En Inglaterra no había marino ni explorador que ocultara su fascinación por un mundo helado, a casi catorce mil kilómetros de Londres, al que llamaban la Tierra del Fuego.

Nombre que le dio Carlos I de España, cambiando el original (” Tierra de Humos”) que le endilgó un navegante –era el siglo XIX, el de las grandes exploraciones y descubrimientos–, asombrado por la cantidad de hogueras que resplandecían en la costa.

Mucho más tarde se sabría que no sólo servían para mitigar el frío casi perpetuo: también como sistema de comunicación entre las tribus.

Cerca de la navidad de 1832, el bergantín Beagle y sus diez cañones navegan, por fin, hacia ese mundo. Lo comanda el capitán Robert Fitz Roy, que en materia religiosa es de una rigidez tan grande como su misión: la única palabra, la Biblia; la misión, trazar un mapa completo y perfecto de cada rincón de ese enigma: la Tierra del Fuego, un planeta en sí mismo…

Viaja también un naturalista, Charles Darwin, al que –como Fitz Roy– sólo le interesa colmar sus baúles con cuanta especie desconocida, desde una planta hasta un caracol, desde un pájaro o animal nunca visto antes. Pasión que lo impulsó a publicar su libro El Origen de las Especies, que no sólo sería célebre: desataría una tormenta tan violenta como eterna entre aquellos que creían que el hombre, la mujer y todo lo creado era obra de Dios, y los evolucionistas, que prescindían de aquél y, siguiendo a Darwin, se ataban al precepto “El hombre desciende del mono, y sólo sobreviven las especies más fuertes sobre las más débiles”. Es decir: el dios de Darwin era la Naturaleza.

Pero lo más curioso entre la tripulación son York Minster, Fuegia Basquet y Jemmy Button, tres aborígenes que Fitz Roy capturó en un viaje anterior, los llevó a Londres, y ahora los devolvería a su tribu. Pero no por piedad…

Fanático de sus creencias, los secuestró como rareza zoológica, y decidió que los educaría al modo inglés y los convertiría al cristianismo: una crueldad sin límites…

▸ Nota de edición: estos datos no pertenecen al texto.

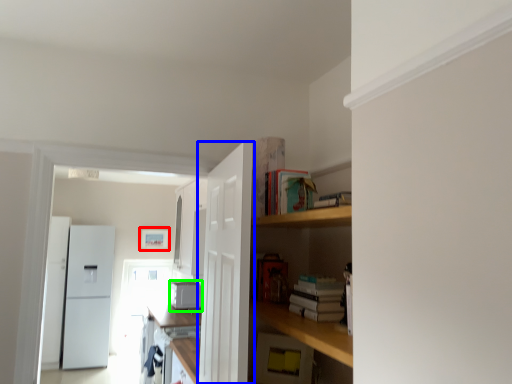 Question: Which object is positioned farthest from picture frame (highlighted by a red box)? Select from door (highlighted by a blue box) and appliance (highlighted by a green box).

Choices:
 (A) door
 (B) appliance

Answer: (A) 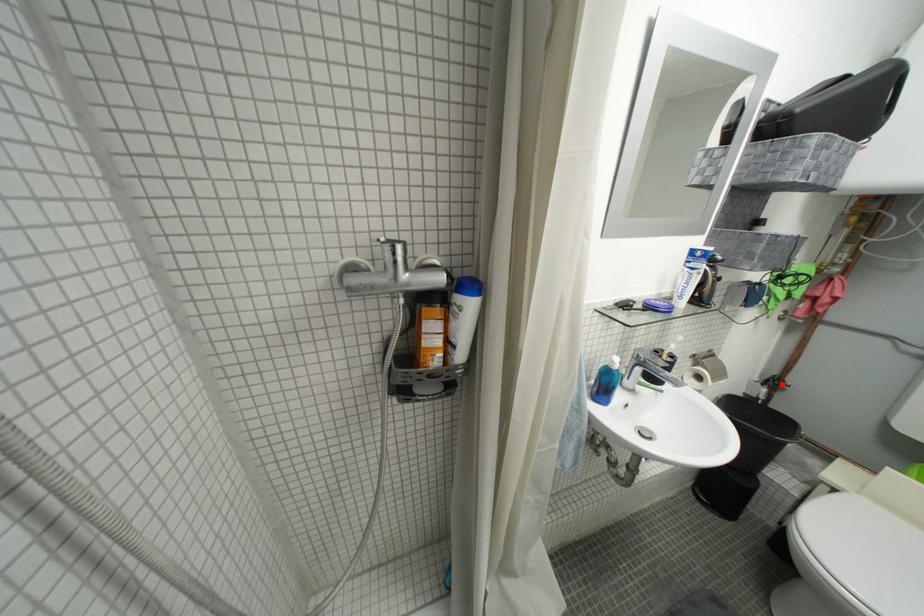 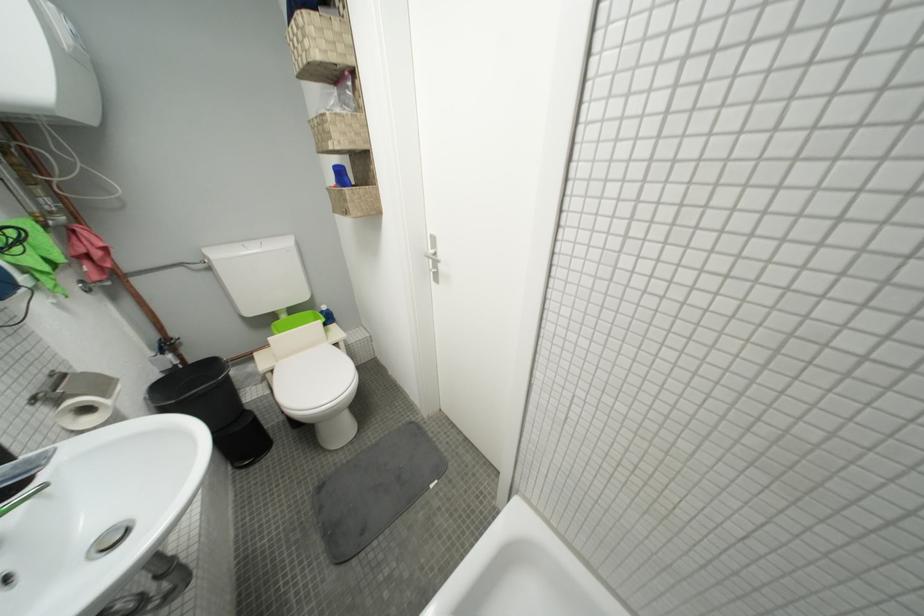 Find the pixel in the second image that matches the highlighted location in the first image.

(175, 347) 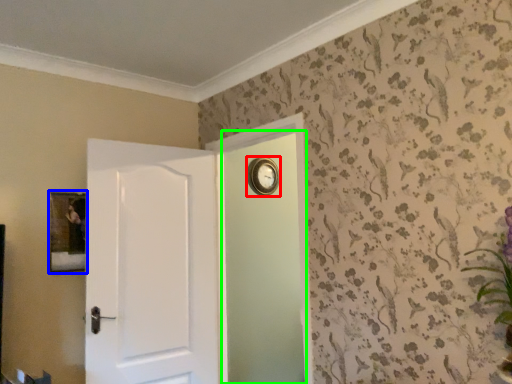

York y Fueguia se negaron. Pero Jemmy Button, alegre y de risa fácil, se entregó al experimento sin chistar.

Fitz Roy lo vistió desde el bombín a los zapatos, y sus inequívocas facciones de aborigen y la moda inglesa lo transformaron en un personaje grotesco.

Pero Fitz Roy no se apiadó. Le pagó los estudios –Jemmy llegó a hablar un inglés muy elemental-, y lo acercó al cristianismo con ayuda del misionero Richard Matthews, que poco o nada logró acercarlo a la Cruz.

Además, su secuestrador se pavoneó hasta el punto de presentarlo en sociedad desde el punto más alto: el rey Guillermo IV y la reina Adelaida, que no entendieron bien de qué se trataba aquello…

Y ahora, el Beagle lleva a los tres fueguinos a su mundo salvaje, pero real. La intención de Fitz Roy es dejarlos cerca del Estrecho de Murray, donde fueron atrapados. En cuanto a Darwin y su infinita colección de especies, tampoco sintió pena por ellos, los fueguinos, que vivían desnudos, desafiaban al frío glacial untando sus cuerpos con grasa de foca, y algunos los pintaban con extraños diseños, parte de su lenguaje. Dijo, según testigos de a bordo, que “nunca vi seres más abyectos y miserables. Cuesta creer que sean seres humanos y habiten en este mundo”.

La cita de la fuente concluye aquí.